The West Country (occasionally Westcountry) is a loosely defined area of South West England, usually taken to include all, some, or parts of the counties of Cornwall, Devon, Dorset, Somerset, Bristol, and, less commonly, Wiltshire, Gloucestershire and Herefordshire. The West Country has a distinctive regional English dialect and accent, and is also home to the Cornish language.

Extent

The West Country is bounded by the English Channel in the south and the Bristol Channel, Severn Estuary or Herefordshire in the north. The eastern limit is less clearly defined. Some definitions match that of the official South West England region. Others refer to three counties, Cornwall, Devon and Somerset; while some take in Herefordshire (officially part of the West Midlands region).

In a 2019 YouGov survey, 72% of respondents considered Cornwall and Devon to be in the West Country, while 70% included Somerset, 69% included Bristol, and 55% included Dorset.
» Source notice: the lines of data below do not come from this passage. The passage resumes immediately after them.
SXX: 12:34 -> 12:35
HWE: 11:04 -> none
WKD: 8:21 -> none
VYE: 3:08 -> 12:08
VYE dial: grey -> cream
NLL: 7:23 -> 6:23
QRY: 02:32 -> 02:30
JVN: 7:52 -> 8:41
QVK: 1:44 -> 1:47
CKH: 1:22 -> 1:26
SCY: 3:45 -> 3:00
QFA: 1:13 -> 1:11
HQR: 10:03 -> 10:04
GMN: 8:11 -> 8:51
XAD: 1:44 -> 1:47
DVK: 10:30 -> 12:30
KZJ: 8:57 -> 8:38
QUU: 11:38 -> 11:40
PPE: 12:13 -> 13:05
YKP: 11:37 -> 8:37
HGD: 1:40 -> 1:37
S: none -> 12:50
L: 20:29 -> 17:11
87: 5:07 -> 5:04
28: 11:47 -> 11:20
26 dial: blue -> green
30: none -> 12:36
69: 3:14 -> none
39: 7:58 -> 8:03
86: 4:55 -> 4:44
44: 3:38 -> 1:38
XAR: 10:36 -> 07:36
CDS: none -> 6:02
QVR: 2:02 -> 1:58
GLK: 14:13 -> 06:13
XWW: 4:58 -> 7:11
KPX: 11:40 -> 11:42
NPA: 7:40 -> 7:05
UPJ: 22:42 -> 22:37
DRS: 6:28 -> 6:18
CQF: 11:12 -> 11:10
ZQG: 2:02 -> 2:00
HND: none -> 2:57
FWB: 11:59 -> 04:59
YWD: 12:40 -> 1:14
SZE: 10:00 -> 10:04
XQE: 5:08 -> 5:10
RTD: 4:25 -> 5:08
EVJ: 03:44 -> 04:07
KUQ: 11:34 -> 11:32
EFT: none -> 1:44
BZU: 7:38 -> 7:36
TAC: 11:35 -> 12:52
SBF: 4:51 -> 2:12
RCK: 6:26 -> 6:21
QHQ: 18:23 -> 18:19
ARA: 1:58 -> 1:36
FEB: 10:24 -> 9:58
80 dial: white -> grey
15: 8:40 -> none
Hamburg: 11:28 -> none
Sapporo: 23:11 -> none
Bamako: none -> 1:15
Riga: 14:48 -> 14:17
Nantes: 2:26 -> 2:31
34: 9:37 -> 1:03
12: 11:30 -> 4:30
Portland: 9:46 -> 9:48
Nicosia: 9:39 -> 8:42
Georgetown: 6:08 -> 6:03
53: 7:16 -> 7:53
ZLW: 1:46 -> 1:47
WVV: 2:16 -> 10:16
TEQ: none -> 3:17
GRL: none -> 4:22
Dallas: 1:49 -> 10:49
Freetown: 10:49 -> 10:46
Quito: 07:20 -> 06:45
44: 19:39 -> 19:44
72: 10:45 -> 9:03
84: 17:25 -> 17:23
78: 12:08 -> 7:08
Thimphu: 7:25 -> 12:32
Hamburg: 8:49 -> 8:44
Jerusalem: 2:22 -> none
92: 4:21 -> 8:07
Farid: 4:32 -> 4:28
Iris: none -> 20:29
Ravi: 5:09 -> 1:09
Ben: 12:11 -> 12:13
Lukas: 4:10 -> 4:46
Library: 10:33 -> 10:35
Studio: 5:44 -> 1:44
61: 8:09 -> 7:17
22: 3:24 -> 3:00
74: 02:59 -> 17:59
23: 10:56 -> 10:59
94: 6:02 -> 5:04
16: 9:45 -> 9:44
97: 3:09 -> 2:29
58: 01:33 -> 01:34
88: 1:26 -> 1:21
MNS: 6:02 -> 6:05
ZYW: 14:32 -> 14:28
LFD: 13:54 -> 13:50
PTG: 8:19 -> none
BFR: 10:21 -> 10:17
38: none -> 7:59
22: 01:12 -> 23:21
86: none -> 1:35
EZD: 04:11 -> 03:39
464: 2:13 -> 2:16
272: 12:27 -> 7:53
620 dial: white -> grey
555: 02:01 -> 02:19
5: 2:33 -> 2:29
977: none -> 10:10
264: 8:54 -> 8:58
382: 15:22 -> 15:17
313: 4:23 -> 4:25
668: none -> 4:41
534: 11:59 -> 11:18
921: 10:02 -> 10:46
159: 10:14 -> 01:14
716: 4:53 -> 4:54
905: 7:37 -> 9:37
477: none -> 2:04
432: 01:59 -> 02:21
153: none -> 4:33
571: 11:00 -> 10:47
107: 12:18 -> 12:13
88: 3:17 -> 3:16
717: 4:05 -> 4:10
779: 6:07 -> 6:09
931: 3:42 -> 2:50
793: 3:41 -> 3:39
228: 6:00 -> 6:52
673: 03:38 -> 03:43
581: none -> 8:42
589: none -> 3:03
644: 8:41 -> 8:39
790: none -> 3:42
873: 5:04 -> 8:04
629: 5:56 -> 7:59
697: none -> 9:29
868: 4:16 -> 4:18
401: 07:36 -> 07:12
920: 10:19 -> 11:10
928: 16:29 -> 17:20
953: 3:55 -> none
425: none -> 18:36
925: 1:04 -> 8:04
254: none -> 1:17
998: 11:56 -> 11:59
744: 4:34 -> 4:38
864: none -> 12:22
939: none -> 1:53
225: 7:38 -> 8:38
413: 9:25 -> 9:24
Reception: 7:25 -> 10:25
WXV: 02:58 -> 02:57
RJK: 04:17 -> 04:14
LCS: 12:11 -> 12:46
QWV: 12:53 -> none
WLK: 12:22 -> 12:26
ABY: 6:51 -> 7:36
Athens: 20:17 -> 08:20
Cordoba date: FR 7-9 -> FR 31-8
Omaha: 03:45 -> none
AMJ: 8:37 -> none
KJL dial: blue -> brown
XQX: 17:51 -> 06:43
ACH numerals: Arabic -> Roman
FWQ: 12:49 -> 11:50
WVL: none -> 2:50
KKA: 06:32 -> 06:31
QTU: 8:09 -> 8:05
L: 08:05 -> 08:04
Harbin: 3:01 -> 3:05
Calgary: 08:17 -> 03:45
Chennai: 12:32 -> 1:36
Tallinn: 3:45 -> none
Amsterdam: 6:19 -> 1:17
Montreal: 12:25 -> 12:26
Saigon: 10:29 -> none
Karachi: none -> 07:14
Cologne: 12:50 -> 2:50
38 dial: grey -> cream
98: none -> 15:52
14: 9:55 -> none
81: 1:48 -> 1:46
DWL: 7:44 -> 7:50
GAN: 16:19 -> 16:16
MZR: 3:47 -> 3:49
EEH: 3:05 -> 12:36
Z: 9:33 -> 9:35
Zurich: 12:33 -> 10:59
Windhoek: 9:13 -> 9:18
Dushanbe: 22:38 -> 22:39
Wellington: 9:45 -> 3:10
Other counties received less than 50% agreement, with 28% including Wiltshire, 27% including Gloucestershire, 12% including Herefordshire and 9% including Worcestershire.

Specific uses
The term West Country derby is used to refer to sports matches between such cities as Bristol and Bath or Gloucester and Bath.

West Country Lamb and West Country Beef are EU Protected Geographical Indications (PGI) covering products from animals born and reared in Cornwall, Devon, Dorset, Somerset, Wiltshire or Gloucestershire. "West Country Farmhouse Cheddar" is a Protected Designation of Origin (PDO) limited to cheddar cheese made in the traditional way in Cornwall, Devon, Dorset or Somerset.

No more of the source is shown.